WHAT NEEDS TO BE DONE:
Return every line from the records below with the string "vidéos".

DATA EXCERPTS:
-*-

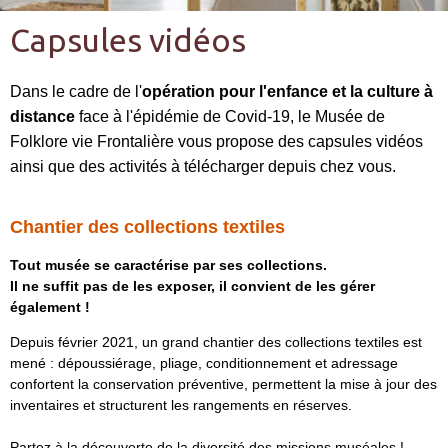
Capsules vidéos
Dans le cadre de l'
opération pour l'enfance et la culture à
distance
face à l'épidémie de Covid-19, le Musée de
Folklore vie Frontalière vous propose des capsules vidéos
ainsi que des activités à télécharger depuis chez vous.
Chantier des collections textiles
Tout musée se caractérise par ses collections.
Il ne suffit pas de les exposer, il convient de les gérer
également !
Depuis février 2021, un grand chantier des collections textiles est
mené : dépoussiérage, pliage, conditionnement et adressage
confortent la conservation préventive, permettent la mise à jour des
inventaires et structurent les rangements en réserves.
Partez à la découverte de la diversité des missions muséales !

-*-

TASK SOLUTION:
Capsules vidéos
Folklore vie Frontalière vous propose des capsules vidéos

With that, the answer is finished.